Marriage Communication: A Solid Principle for Solid Marriages
January 25th, 2010 by admin
Marriage is and always has been one of the bedrock institutions on which successful cultures and societies are built. Why? Because without solid marriages — with all the positive benefits they provide for people — stable families would not exist; in many cases morals would be greatly compromised; and in general, people would be far less content in life. Regardless of contrary opinion, people tend to flourish in community; true communities are composed of smaller communities, i.e., the family; and the family is built around marriage. This is why marriage is such a profound institution and why marriage communication is essential for the marriage to survive. The remainder of this article will focus on a few reasons why successful communication is so crucial to your marriage and hopefully motivate you and your spouse to begin or continue a positive marriage dialogue
One of the primary areas where solid communication in a marriage is crucial is knowing and understanding how there will be times during your marriage where you and your spouse will not agree. Regardless of the area of disagreement, simply communicating how and why you disagree is huge. In fact, lack of communication has been cited as one of the top reasons why many marriages fail. The concepts is simple: talk about your disagreements; learn to listen, compromise, and find common ground; and then move forward. None of the above, however, ever occurs without first engaging in some type of marriage communication. Simply allowing an issue, no matter how large or small, to be left unresolved because neither you or your spouse are unwilling to communicate your displeasure is an age-old recipe for unrest in your marriage.

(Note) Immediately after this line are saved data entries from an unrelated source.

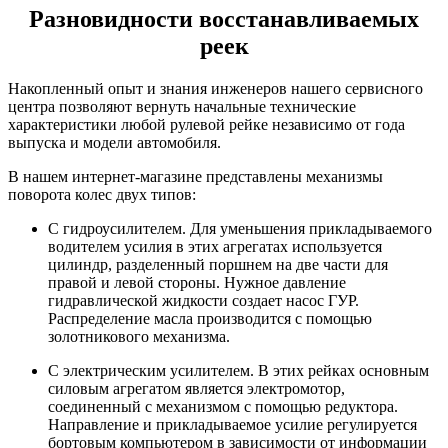
Разновидности восстанавливаемых
реек
Накопленный опыт и знания инженеров нашего сервисного
центра позволяют вернуть начальные технические
характеристики любой рулевой рейке независимо от года
выпуска и модели автомобиля.
В нашем интернет-магазине представлены механизмы
поворота колес двух типов:
С гидроусилителем. Для уменьшения прикладываемого
водителем усилия в этих агрегатах используется
цилиндр, разделенный поршнем на две части для
правой и левой стороны. Нужное давление
гидравлической жидкости создает насос ГУР.
Распределение масла производится с помощью
золотникового механизма.
С электрическим усилителем. В этих рейках основным
силовым агрегатом является электромотор,
соединенный с механизмом с помощью редуктора.
Направление и прикладываемое усилие регулируется
бортовым компьютером в зависимости от информации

Another aspect of healthy marriage communication is by simply talking to your spouse on a regular basis about daily life. Although this may sound like common sense, numerous studies have shown that over time, as many married couples become involved with activities outside the home, e.g. careers, other hobbies, and interests, the amount of time they spend just talking about what is going on in each other’s life decreases. The solution, as logical as it sounds, is relatively simple: slow down, make time for each other no matter how busy your life appears, and truly make an investment of time. Quality relationships require time; and proper communication in marriage is a large part of that time investment.
The principle is easy: quality societies are built upon quality people. Quality people thrive in community. And thriving communities are built upon quality marriages and the family. Take the time to invest in your marriage daily by making sure your marriage communication is solid.